Start of GIVEN DATA

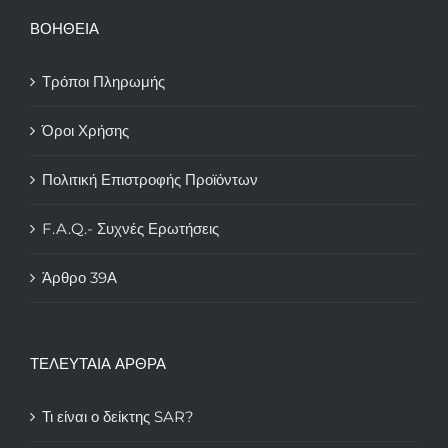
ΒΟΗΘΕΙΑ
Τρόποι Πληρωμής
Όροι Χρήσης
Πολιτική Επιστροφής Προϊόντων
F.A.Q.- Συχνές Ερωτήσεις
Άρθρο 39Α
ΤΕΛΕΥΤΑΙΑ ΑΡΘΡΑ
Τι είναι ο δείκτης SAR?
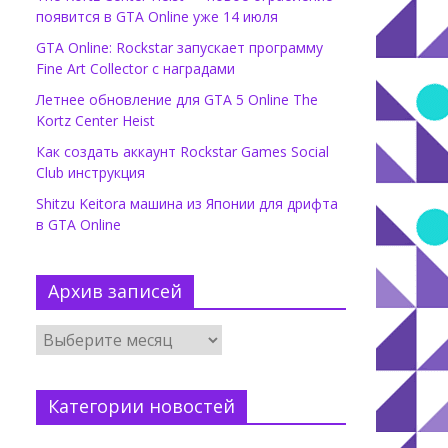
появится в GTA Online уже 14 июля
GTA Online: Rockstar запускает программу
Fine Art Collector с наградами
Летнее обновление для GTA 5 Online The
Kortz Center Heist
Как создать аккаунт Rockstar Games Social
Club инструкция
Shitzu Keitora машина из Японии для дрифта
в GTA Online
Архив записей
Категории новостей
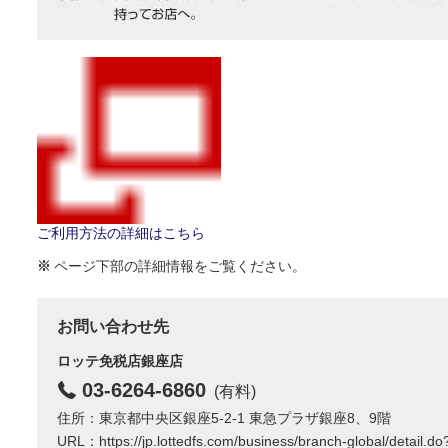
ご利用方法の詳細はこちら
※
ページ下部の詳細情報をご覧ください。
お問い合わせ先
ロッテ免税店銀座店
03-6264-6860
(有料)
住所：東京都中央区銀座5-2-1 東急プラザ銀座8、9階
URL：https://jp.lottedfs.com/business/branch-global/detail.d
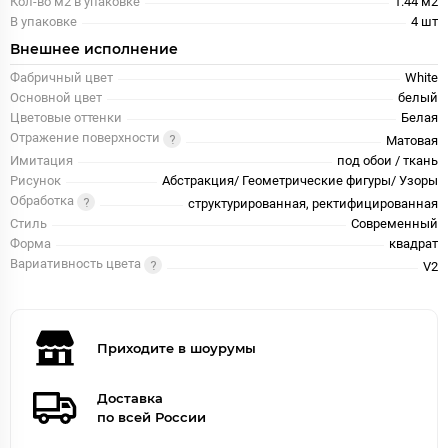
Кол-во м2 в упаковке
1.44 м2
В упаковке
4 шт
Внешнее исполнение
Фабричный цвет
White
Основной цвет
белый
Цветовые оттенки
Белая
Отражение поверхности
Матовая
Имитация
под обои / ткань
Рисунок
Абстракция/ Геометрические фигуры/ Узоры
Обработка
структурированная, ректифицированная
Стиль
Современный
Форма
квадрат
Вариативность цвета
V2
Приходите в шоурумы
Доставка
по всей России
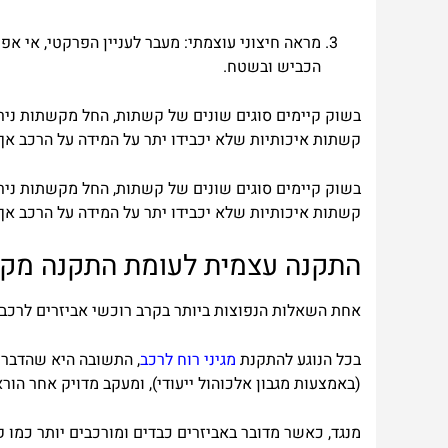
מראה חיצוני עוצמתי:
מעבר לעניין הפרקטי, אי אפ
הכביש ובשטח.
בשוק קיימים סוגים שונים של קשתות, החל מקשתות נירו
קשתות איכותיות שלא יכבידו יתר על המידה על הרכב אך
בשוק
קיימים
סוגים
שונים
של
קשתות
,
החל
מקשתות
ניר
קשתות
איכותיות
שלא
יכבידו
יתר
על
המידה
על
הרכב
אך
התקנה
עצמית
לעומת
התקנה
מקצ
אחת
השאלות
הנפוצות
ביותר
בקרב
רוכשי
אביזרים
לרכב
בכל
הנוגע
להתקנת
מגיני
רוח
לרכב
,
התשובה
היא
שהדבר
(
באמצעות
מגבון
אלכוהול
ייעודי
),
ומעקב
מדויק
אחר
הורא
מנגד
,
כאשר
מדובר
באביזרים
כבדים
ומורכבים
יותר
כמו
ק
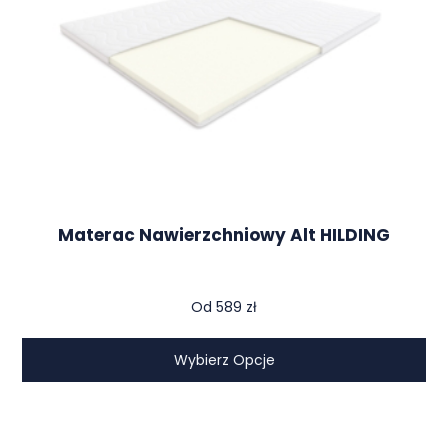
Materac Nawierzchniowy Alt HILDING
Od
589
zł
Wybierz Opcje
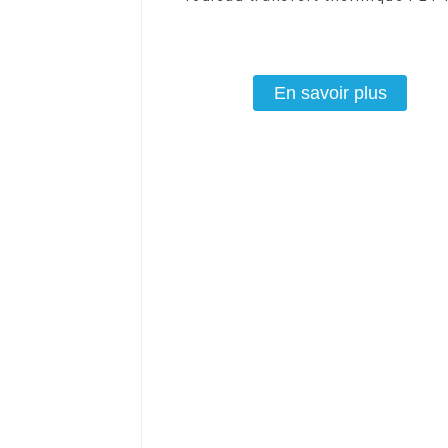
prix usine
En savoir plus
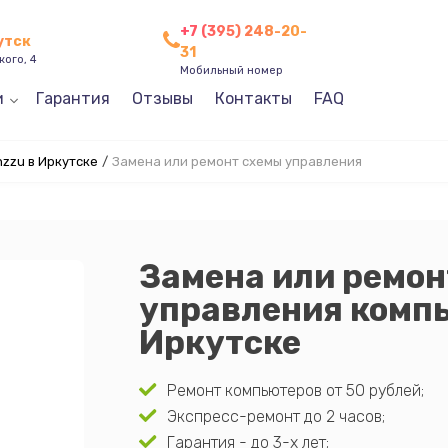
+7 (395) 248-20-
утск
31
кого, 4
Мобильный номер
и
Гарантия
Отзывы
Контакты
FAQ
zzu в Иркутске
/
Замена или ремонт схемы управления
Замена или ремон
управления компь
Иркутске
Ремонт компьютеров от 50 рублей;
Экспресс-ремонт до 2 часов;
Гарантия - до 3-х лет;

End of GIVEN DATA

## DESCRIPTION OF THE TASK
Retype the data above as given, letting no picture into the copy.

## ANSWER
ΒΟΗΘΕΙΑ
Τρόποι Πληρωμής
Όροι Χρήσης
Πολιτική Επιστροφής Προϊόντων
F.A.Q.- Συχνές Ερωτήσεις
Άρθρο 39Α
ΤΕΛΕΥΤΑΙΑ ΑΡΘΡΑ
Τι είναι ο δείκτης SAR?
появится в GTA Online уже 14 июля
GTA Online: Rockstar запускает программу
Fine Art Collector с наградами
Летнее обновление для GTA 5 Online The
Kortz Center Heist
Как создать аккаунт Rockstar Games Social
Club инструкция
Shitzu Keitora машина из Японии для дрифта
в GTA Online
Архив записей
Категории новостей
ご利用方法の詳細はこちら
※
ページ下部の詳細情報をご覧ください。
お問い合わせ先
ロッテ免税店銀座店
03-6264-6860
(有料)
住所：東京都中央区銀座5-2-1 東急プラザ銀座8、9階
URL：https://jp.lottedfs.com/business/branch-global/detail.d
Кол-во м2 в упаковке
1.44 м2
В упаковке
4 шт
Внешнее исполнение
Фабричный цвет
White
Основной цвет
белый
Цветовые оттенки
Белая
Отражение поверхности
Матовая
Имитация
под обои / ткань
Рисунок
Абстракция/ Геометрические фигуры/ Узоры
Обработка
структурированная, ректифицированная
Стиль
Современный
Форма
квадрат
Вариативность цвета
V2
Приходите в шоурумы
Доставка
по всей России
מראה חיצוני עוצמתי:
מעבר לעניין הפרקטי, אי אפ
הכביש ובשטח.
בשוק קיימים סוגים שונים של קשתות, החל מקשתות נירו
קשתות איכותיות שלא יכבידו יתר על המידה על הרכב אך
בשוק
קיימים
סוגים
שונים
של
קשתות
,
החל
מקשתות
ניר
קשתות
איכותיות
שלא
יכבידו
יתר
על
המידה
על
הרכב
אך
התקנה
עצמית
לעומת
התקנה
מקצ
אחת
השאלות
הנפוצות
ביותר
בקרב
רוכשי
אביזרים
לרכב
בכל
הנוגע
להתקנת
מגיני
רוח
לרכב
,
התשובה
היא
שהדבר
(
באמצעות
מגבון
אלכוהול
ייעודי
),
ומעקב
מדויק
אחר
הורא
מנגד
,
כאשר
מדובר
באביזרים
כבדים
ומורכבים
יותר
כמו
ק
Materac Nawierzchniowy Alt HILDING
Od
589
zł
Wybierz Opcje
prix usine
En savoir plus
+7 (395) 248-20-
утск
31
кого, 4
Мобильный номер
и
Гарантия
Отзывы
Контакты
FAQ
zzu в Иркутске
/
Замена или ремонт схемы управления
Замена или ремон
управления компь
Иркутске
Ремонт компьютеров от 50 рублей;
Экспресс-ремонт до 2 часов;
Гарантия - до 3-х лет;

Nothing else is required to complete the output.